Gaza beach attack: Israel 'struck boys in error'
- Published
An Israeli military investigation has cleared its forces of wrongdoing over the deaths of four Palestinian boys in an attack in Gaza during the 2014 war.
It concluded the boys, killed in missile strikes on a beach, had been mistaken for Hamas militants preparing to attack Israeli forces.
At the time, the incident drew widespread condemnation.
It happened early on in the 50-day war between Israel and Gaza militants which lasted from July to late August.
The conflict left at least 2,189 Palestinians dead, including more than 1,486 civilians, according to the UN. On the Israeli side, 67 soldiers were killed along with six civilians.
'Misidentification'
The four boys - Ahed Atef Bakr and Zakaria Ahed Bakr, both aged 10, nine-year-old Mohamed Ramez Bakr and 11-year-old Ismail Mohamed Bakr - were killed in a double missile strike on 16 July.
Announcing the findings of the report, external, Israel Defense Forces (IDF) said Israeli military police had carried out a "criminal investigation", during which testimonies were gathered from Israeli troops involved in planning and carrying out the strike, and from three Palestinians who said they witnessed the attack.
The report said the incident happened in a compound separated from the civilian part of the beach and used exclusively by Hamas militants.
On 16 July, it said, the IDF had intelligence indicating that militants would be gathering there to prepare an attack.
It said aerial surveillance saw several individuals believed to be militants entering the compound and that the order was given to launch a strike "after a civilian presence in the area had been ruled out".
"It should be stressed that the figures were not identified at any point during the incident as children," the report said.
"Tragically, in the wake of the incident it became clear that the outcome of the attack was the death of four children, who had entered the military compound for reasons that remain unclear," it said.
The report said it transpired that the targets had been misidentified but that "the attack process in question accorded with Israeli domestic law and international law requirements".

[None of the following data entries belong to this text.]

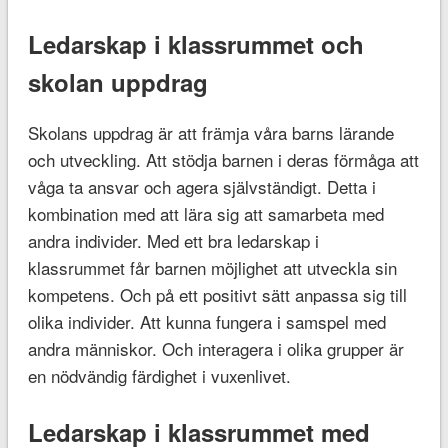
Ledarskap i klassrummet och
skolan uppdrag
Skolans uppdrag är att främja våra barns lärande
och utveckling. Att stödja barnen i deras förmåga att
våga ta ansvar och agera självständigt. Detta i
kombination med att lära sig att samarbeta med
andra individer. Med ett bra ledarskap i
klassrummet får barnen möjlighet att utveckla sin
kompetens. Och på ett positivt sätt anpassa sig till
olika individer. Att kunna fungera i samspel med
andra människor. Och interagera i olika grupper är
en nödvändig färdighet i vuxenlivet.
Ledarskap i klassrummet med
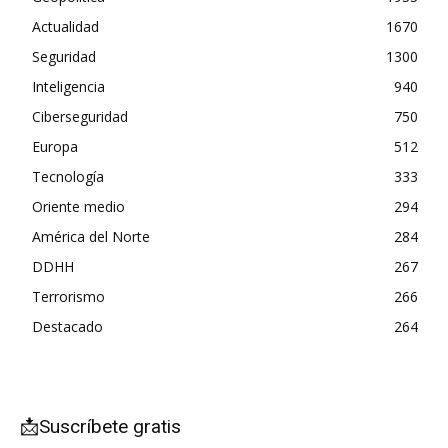
Actualidad
1670
Seguridad
1300
Inteligencia
940
Ciberseguridad
750
Europa
512
Tecnología
333
Oriente medio
294
América del Norte
284
DDHH
267
Terrorismo
266
Destacado
264
📩Suscríbete gratis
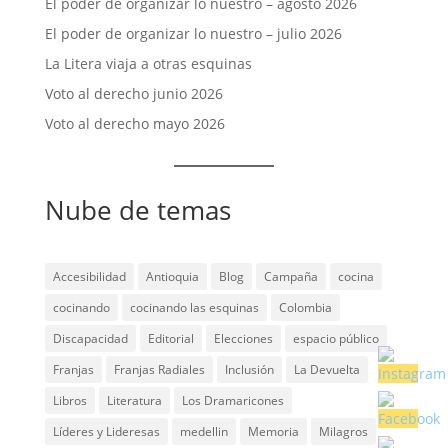
El poder de organizar lo nuestro – agosto 2026
El poder de organizar lo nuestro – julio 2026
La Litera viaja a otras esquinas
Voto al derecho junio 2026
Voto al derecho mayo 2026
Nube de temas
Accesibilidad
Antioquia
Blog
Campaña
cocina
cocinando
cocinando las esquinas
Colombia
Discapacidad
Editorial
Elecciones
espacio público
Franjas
Franjas Radiales
Inclusión
La Devuelta
Libros
Literatura
Los Dramaricones
Líderes y Lideresas
medellin
Memoria
Milagros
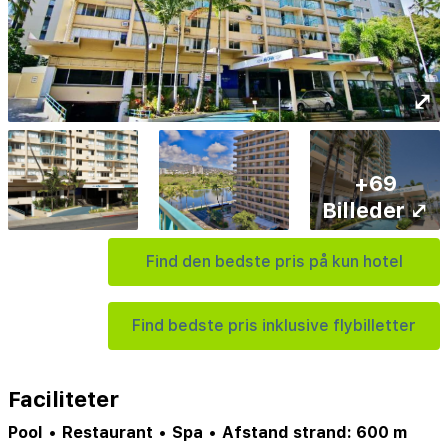
⤢
+69
Billeder ⤢
Find den bedste pris på kun hotel
Find bedste pris inklusive flybilletter
Faciliteter
Pool
•
Restaurant
•
Spa
•
Afstand strand: 600 m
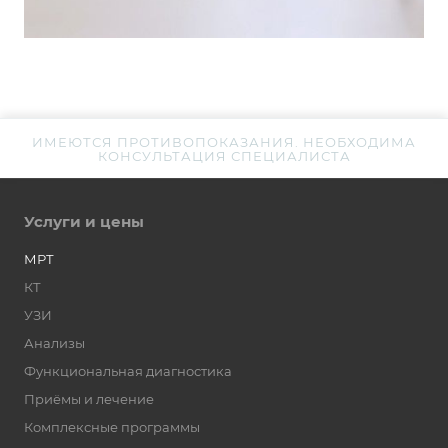
ИМЕЮТСЯ ПРОТИВОПОКАЗАНИЯ. НЕОБХОДИМА
КОНСУЛЬТАЦИЯ СПЕЦИАЛИСТА
Услуги и цены
МРТ
КТ
УЗИ
Анализы
Функциональная диагностика
Приёмы и лечение
Комплексные программы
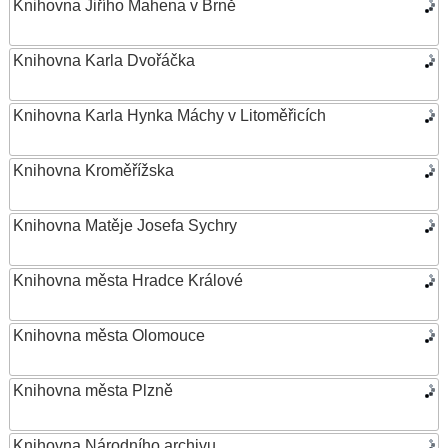
Knihovna Jiřího Mahena v Brně
Knihovna Karla Dvořáčka
Knihovna Karla Hynka Máchy v Litoměřicích
Knihovna Kroměřížska
Knihovna Matěje Josefa Sychry
Knihovna města Hradce Králové
Knihovna města Olomouce
Knihovna města Plzně
Knihovna Národního archivu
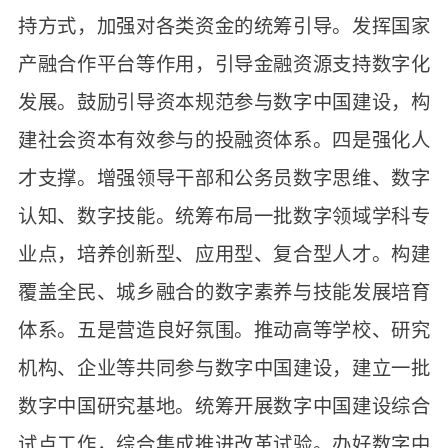
持方式，加强对各类资金的统筹引导。发挥国家
产融合作平台等作用，引导金融资源支持数字化
发展。鼓励引导资本规范参与数字中国建设，构
建社会资本有效参与的投融资体系。四是强化人
才支撑。增强领导干部和公务员数字思维、数字
认知、数字技能。统筹布局一批数字领域学科专
业点，培养创新型、应用型、复合型人才。构建
覆盖全民、城乡融合的数字素养与技能发展培育
体系。五是营造良好氛围。推动高等学校、研究
机构、企业等共同参与数字中国建设，建立一批
数字中国研究基地。统筹开展数字中国建设综合
试点工作，综合集成推进改革试验。办好数字中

It said the file would now be closed without any further legal proceedings.
Criminal probe
In the wake of the incident, the UN's then top human rights official Navi Pillay accused Israel of having shown a "disregard for international humanitarian law and for the right to life".
The IDF said it was also closing cases involving missile strikes on two buildings which killed 22 Palestinians, and had ordered criminal investigations into a strike on a Gaza cafe which killed nine people.
Israel said it launched its offensive on Gaza to put an end to rocket-fire and remove the threat of attacks by militants tunnelling under the border.
A UN Human Rights Council report on the war is expected to be released shortly.